BERLIN - Austrian leaders urged their countrymen yesterday not to dismiss the Nazi past as no longer relevant, at a special session of parliament marking the 70th anniversary of the "Anschluss" annexation.

The session was to be followed after nightfall by a silent candle-lit vigil in Heldenplatz (Heroes Square) in the heart of Vienna, where huge crowds once cheered Hitler's return to his homeland at the head of Nazi legions.

On March 12, 1938, tens of thousands of Wehrmacht troops crossed the German border into Austria, sent by Adolf Hitler at the request of the Nazis' Austrian partners, to ensure a smooth takeover.

It was the first step in Nazi Germany's bid to take over most of Europe in WW II, and met with no Austrian resistance. Three days later, Hitler basked in the adoration of hundreds of thousands of cheering Austrians who packed the downtown Vienna square.

These events marked the beginning of Austria's Nazi period, during which it supplied officers and soldiers to the SS forces and supported the German war effort. They also ended Jewish life in Austria. The country's 200,000 Jews were violently cast out of public life, their property confiscated, tens of thousands forced to flee penniless, and some 65,000 murdered in concentration camps.

Some 80,000 candles were to be lit in Heldenplatz, representing each Austrian killed under Nazi tyranny - including the 65,000 Jews.

The Austrian leaders' public contrition reawakened the discussion about the extent to which Austrians were victims of Nazism or willing accomplices. Most Austrians now agree, after decades of denial, that they were deeply complicit in the Nazi machinery of war and genocide.

"We cannot draw a line under the past because the events of 1938-'45 retain resonance today," said parliament President Barbara Prammer, referring to polls in which 60 percent of Austrians were weary of talk about the past. A quarter of those age 14 to 24 still yearned for a "strong leader," the poll found.

The post-war position that Austrians were victims of Hitler had proven to be "a fiction of history", she said. But Austria only "belatedly acknowledged injustices" done in its name by agreeing to a reparations fund for Jews within the past decade.

Chancellor Alfred Gusenbauer and President Heinz Fischer presided over the special parliamentary session of soul-searching speeches about Hitler's annexation of Austria - a decidedly dark chapter in the nation's history.

Gusenbauer said no amount of restitution would ever make amends. "No compensation can ever diminish the wrong that the Nazis did to our Jewish fellow citizens," he said, adding: "No payoff can undo the inexcusable."

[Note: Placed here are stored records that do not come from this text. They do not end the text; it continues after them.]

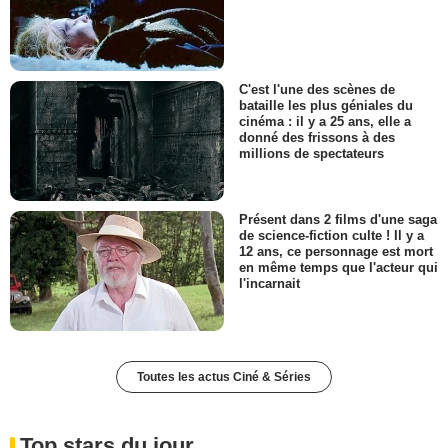
C'est l'une des scènes de
bataille les plus géniales du
cinéma : il y a 25 ans, elle a
donné des frissons à des
millions de spectateurs
Présent dans 2 films d'une saga
de science-fiction culte ! Il y a
12 ans, ce personnage est mort
en même temps que l'acteur qui
l'incarnait
Toutes les actus Ciné & Séries
Top stars du jour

"I can only humbly beg survivors and their relatives to accept this gesture for what it is: a trifling acknowledgment of the injustice that was done to you," Gusenbauer told the assembly.

Austria had refused for decades to accept responsibility for the fate of its Jews, and only in 2000 did the government sign an agreement to compensate Jews whose property had been confiscated or looted.

Despite this, Vienna has been blasted by Jewish organizations for limiting the overall compensation for Jewish property to $210 million - an estimated 13 percent of the lost property's worth.

As part of the memorial events, the Austrian government and the Jewish community on Tuesday inaugurated the Jewish sports club Hakoach, which had been seized by the Nazis 70 years ago.

Vienna's once-vibrant Jewish community founded the club in 1909, and it produced a number of Olympic athletes. But the Nazis seized it in 1938 after Hitler's annexed Austria, and organizers struggled for years to acquire property for a new clubhouse.

Separately, Gusenbauer and conservative leader Wilhelm Molterer announced the establishment of a Vienna branch of the Simon Wiesenthal Center, which hunts Nazi war-crime suspects.

The Center has accused Austria and some other countries of lacking political will to ferret out war criminals on their soil.